One of the Cognitive ghosts discussed in the The Rest Is Science episode “Cognitive Ghosts”.

What it is

In their final weeks, days, and hours, a large majority of dying people report vivid, meaningful dreams and visions — most often of deceased loved ones who seem to come to welcome or reassure them, or of journeys (packing bags, waiting for a train, searching for a passport). Unlike confusion or delirium, these experiences are typically coherent, comforting, and remembered as more real than ordinary dreams. The episode treats this as one of the most moving cognitive ghosts — and one science still can’t fully explain.

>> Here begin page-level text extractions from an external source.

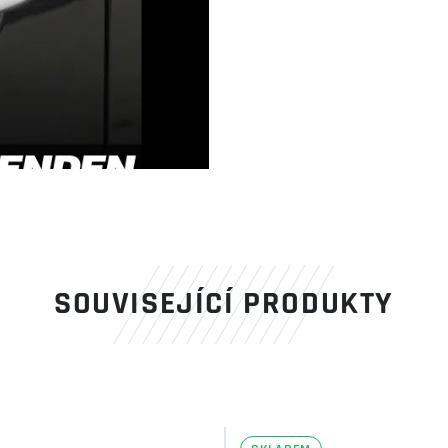
video
SOUVISEJÍCÍ PRODUKTY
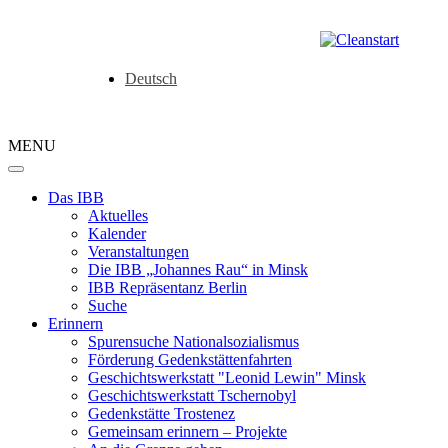
Deutsch
MENU
Das IBB
Aktuelles
Kalender
Veranstaltungen
Die IBB „Johannes Rau“ in Minsk
IBB Repräsentanz Berlin
Suche
Erinnern
Spurensuche Nationalsozialismus
Förderung Gedenkstättenfahrten
Geschichtswerkstatt "Leonid Lewin" Minsk
Geschichtswerkstatt Tschernobyl
Gedenkstätte Trostenez
Gemeinsam erinnern – Projekte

What’s happening in the brain

Several non-exclusive theories are floated. The dying brain may be compensating for failing sensory input by generating its own rich internal imagery; endogenous endorphins / psychedelic-like neurochemistry may mask the pain of organ failure and produce profound experiences; and, as in Life flashing before your eyes, surges of gamma-wave activity in the final days may underlie unusually vivid mentation. The hosts are careful to leave room for mystery — “there are still so many unanswered questions.”

References from the show

  • Dr. Christopher Kerr — CEO/CMO of Hospice & Palliative Care Buffalo, who spent over a decade systematically documenting these experiences in ~1,400 dying patients. In his landmark study, around 88% of patients reported at least one end-of-life dream or vision, and the overwhelming majority found them comforting and reported less fear of dying.
  • Common themes the show lists: a “welcoming committee” of the dead; journeys; and the resolution of past trauma or estrangement ending in forgiveness.